Fifteen States File Petition in Federal Court to Stay EPA’s Clean Power Plan

Mon Aug 17th, On Environmental Law, by

A group of fifteen state attorneys general filed a petition in federal court to stay the Environmental Protection Agency’s (“EPA”) recently unveiled Clean Power Plan, in the first of several expected legal challenges to the new regulation aimed at reducing greenhouse gas pollution. Attorneys general from Alabama, Arkansas, Florida, Indiana, Kansas, Kentucky, Louisiana, Michigan, Nebraska, Ohio, Oklahoma, South Dakota, West Virginia, Wisconsin, and Wyoming urged the D.C. Circuit appellate court to block EPA from putting the plan into place, arguing that EPA lacks the legal authority to implement the plan. The states asked for a ruling by September 8, 2015, one year before they need to submit compliance plans to EPA.

The Obama administration announced the final version of the Clean Power Plan on August 3. It aims to lower emissions from the country’s power plants by 32% below 2005 levels by 2030. Under the regulation, each state needs to submit a plan to EPA detailing how it intends to meet the target the agency set for it. The states argue that unless EPA holds off before the legality of the plan is addressed, the states will be forced to spend a lot of time and money preparing to meet regulations that the attorneys general are certain will be found unlawful.

The filing comes a week after the states formally asked EPA to hold off making the Clean Power Plan official in an eight-page letter – officially an application for administrative stay – to EPA Administrator Gina McCarthy. EPA responded that it would only consider the request and has said that the Clean Power Plan will withstand legal challenges because it is based on a “sound legal and technical foundation.”

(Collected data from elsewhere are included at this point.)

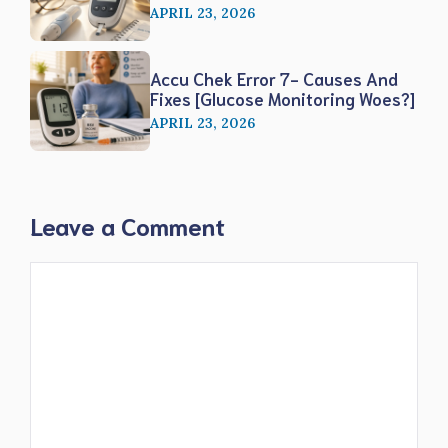
APRIL 23, 2026
Accu Chek Error 7- Causes And
Fixes [Glucose Monitoring Woes?]
APRIL 23, 2026
Leave a Comment
Comment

The emergency petition is a bit unusual because the 15 attorneys general have not yet filed suit against EPA on the legality issue. Typically, a suit would be filed first before a court is asked to issue an injunction. However, EPA has not yet published the rule in the Federal Register, at which point parties can begin to formally file lawsuits. If EPA formally publishes the Clean Power Plan in the Federal Register in September, as the state attorneys general believe it will, the rules will then become official. At that point, the states would have just one year to submit a final compliance plan or an initial submission with an extension request by September 2016. States seeking an extension would have until September 2018 to submit a final plan.

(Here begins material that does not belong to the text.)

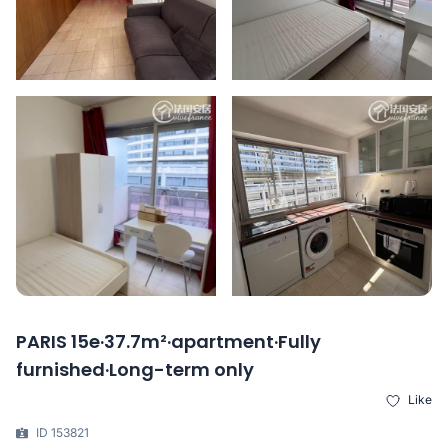
PARIS 15e·37.7m²·apartment·Fully
furnished·Long-term only
Like
ID 153821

The attorneys general do not believe the federal agency can legally set carbon pollution limits for states or groups of states. They argue EPA can limit pollution from individual power plants under Section 111(d) of the Clean Air Act (“CAA”), but it does not have the right to order an entire state to limit emissions. EPA argues that the plan limits emission rates only from the power plants. While states retain the flexibility to use a variety of measures to achieve those rates, limits on individual sources are the foundation of the rule. EPA also believes that recent court decisions upholding EPA’s air rules show that the courts agree that the agency acts within the authority given to it by Congress in the CAA.

Attorneys general for several other states, including New York, California, Connecticut, Maine, Massachusetts, New Mexico, Oregon, Vermont, Washington, and the District of Columbia also believe the new power plant rules are “firmly grounded in the law,” which they expressed in a letter to McCarthy. These attorneys general defended the necessity of targeting fossil-fuel-fired power plants, calling them the single largest source of “climate-change pollution.” These states have indicated they are ready to help EPA defend against anticipated legal challenges to the new rules.